The collaboration segment of the market is growing the quickest, he added. And Microsoft is in a good position to capitalize on this trend.
In recent years, the company has been sprinkling collaboration capabilities onto its cloud-enabled productivity software suite, Office 365. In March, Microsoft released Teams, the company’s answer to Slack, a popular group chat collaboration platform.
Naturally, Microsoft Teams is tightly integrated with the rest of the Office 365 ecosystem, allowing users to quickly pull Office-based content and communications into their chat sessions.

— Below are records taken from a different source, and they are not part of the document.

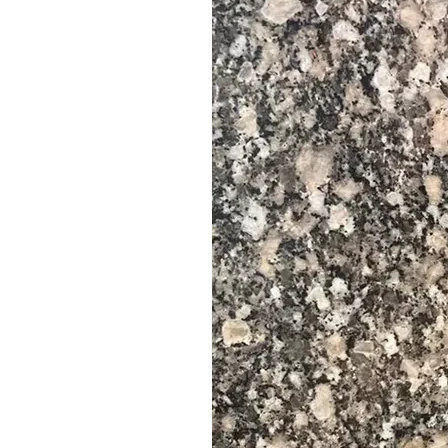
Tăiat la dimensiune
Borduri
Blaturi
Cuburi și blocuri
-------------------------------------------------------------------------
📐 Dimensiunile plăcilor
Dimensiuni standard plăci:
Lungime: 220–330 cm
Latime: 60 , 70 PANA LA 105 cm
Dimensiuni personalizate disponibile la cerere
📐 Dimensiunile plăcilor
Dimensiuni placi standard:
30 * 60 CM
60 * 60 CM
Dimensiuni personalizate disponibile la cerere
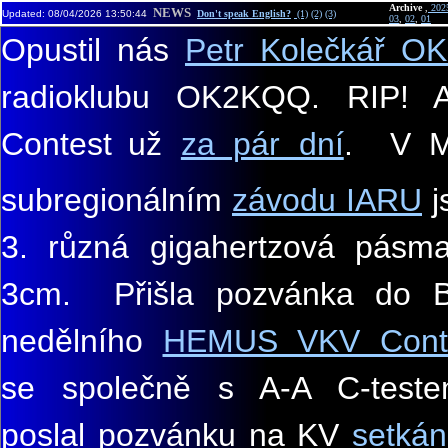
Archive
,
202
NEWS
Updated: 08/04/2026 13:50:44
Do
n't speak English
?
(1)
(2)
(3)
03
,
02
,
01
Opustil nás
Petr Kolečkář
OK
radioklubu OK2KQQ
. RIP!
Contest
už
za pár dní
.
V Mi
subregionálním
závodu IARU
j
3. různá gigahertzová pásm
3cm. Přišla pozvánka do B
nedělního
HEMUS VKV Cont
se společně s A-A C-test
poslal pozvánku na KV
setkán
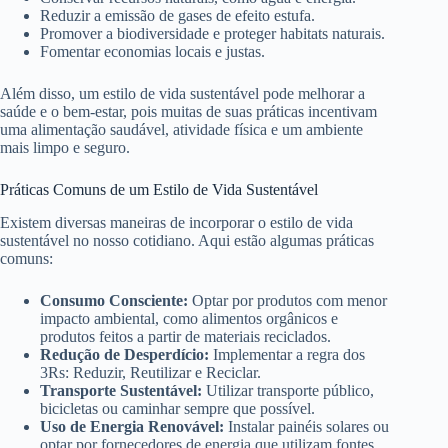
Reduzir a emissão de gases de efeito estufa.
Promover a biodiversidade e proteger habitats naturais.
Fomentar economias locais e justas.
Além disso, um estilo de vida sustentável pode melhorar a
saúde e o bem-estar, pois muitas de suas práticas incentivam
uma alimentação saudável, atividade física e um ambiente
mais limpo e seguro.
Práticas Comuns de um Estilo de Vida Sustentável
Existem diversas maneiras de incorporar o estilo de vida
sustentável no nosso cotidiano. Aqui estão algumas práticas
comuns:
Consumo Consciente:
Optar por produtos com menor
impacto ambiental, como alimentos orgânicos e
produtos feitos a partir de materiais reciclados.
Redução de Desperdício:
Implementar a regra dos
3Rs: Reduzir, Reutilizar e Reciclar.
Transporte Sustentável:
Utilizar transporte público,
bicicletas ou caminhar sempre que possível.
Uso de Energia Renovável:
Instalar painéis solares ou
optar por fornecedores de energia que utilizam fontes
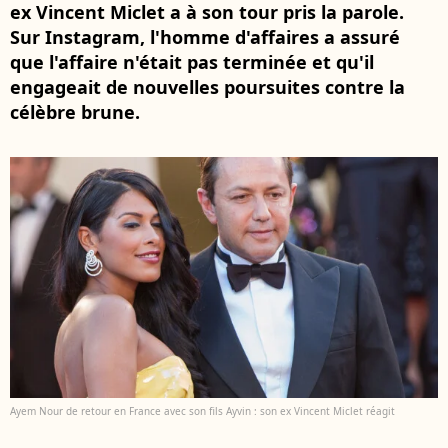
ex Vincent Miclet a à son tour pris la parole.
Sur Instagram, l'homme d'affaires a assuré
que l'affaire n'était pas terminée et qu'il
engageait de nouvelles poursuites contre la
célèbre brune.
Ayem Nour de retour en France avec son fils Ayvin : son ex Vincent Miclet réagit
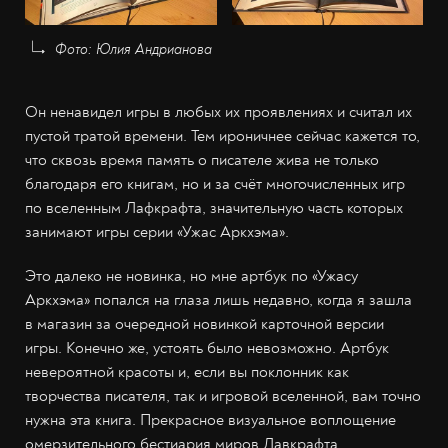
Фото: Юлия Андрианова
Он ненавидел игры в любых их проявлениях и считал их
пустой тратой времени. Тем ироничнее сейчас кажется то,
что сквозь время память о писателе жива не только
благодаря его книгам, но и за счёт многочисленных игр
по вселенным Лафкрафта, значительную часть которых
занимают игры серии «Ужас Аркхэма».
Это далеко не новинка, но мне артбук по «Ужасу
Аркхэма» попался на глаза лишь недавно, когда я зашла
в магазин за очередной новинкой карточной версии
игры. Конечно же, устоять было невозможно. Артбук
невероятной красоты и, если вы поклонник как
творчества писателя, так и игровой вселенной, вам точно
нужна эта книга. Прекрасное визуальное воплощение
омерзительного бестиария миров Лавкрафта.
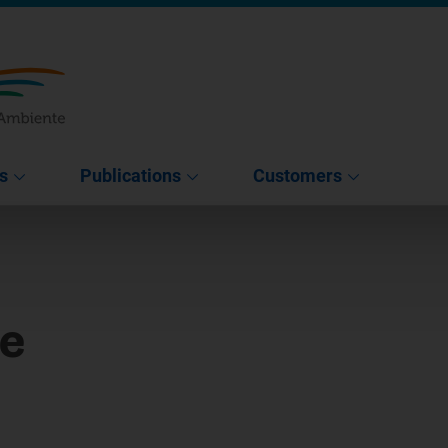
s
Publications
Customers
e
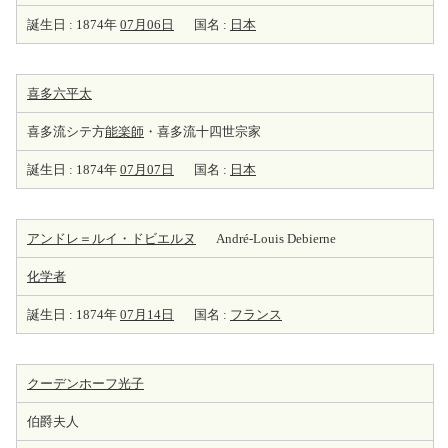
誕生日 : 1874年
07月06日
国名 :
日本
喜多六平太
喜多流シテ方
能楽師
・喜多流十四世宗家
誕生日 : 1874年
07月07日
国名 :
日本
アンドレ＝ルイ・ドビエルヌ
André-Louis Debierne
化学者
誕生日 : 1874年
07月14日
国名 :
フランス
クーデンホーフ光子
伯爵夫人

“The Office 365 applications and services that people use every day—including Word, Excel, PowerPoint, OneNote, SharePoint and Power BI—are built into Microsoft Teams, giving people the information and tools they need,” announced Kirk Koenigsbauer, in a blog post announcing the general availability of Microsoft Teams earlier this year. “We’ve recently added support for open, public teams within an organization. We’ve also enhanced the meeting experience by adding scheduling capabilities, integrating free/busy calendar availability for team members, adding recurrence, and making it easier to transition from chat to high-quality voice and video.”
The market remains highly fragmented but it doesn’t appear to matter much, at least in terms of overall growth. Synergy expects SaaS providers to double their revenues within the next three years, Dinsdale said, which spells good news for the market as a whole.
Microsoft, Salesforce and the aforementioned companies aside, other leading SaaS providers include ADP, Cisco, IBM, Intuit, ServiceNow and Workday. The latter two companies, along with other “born-in-the-cloud” vendors are credited with keeping the industry on its toes and helping spur enterprise demand for SaaS solutions by Synergy.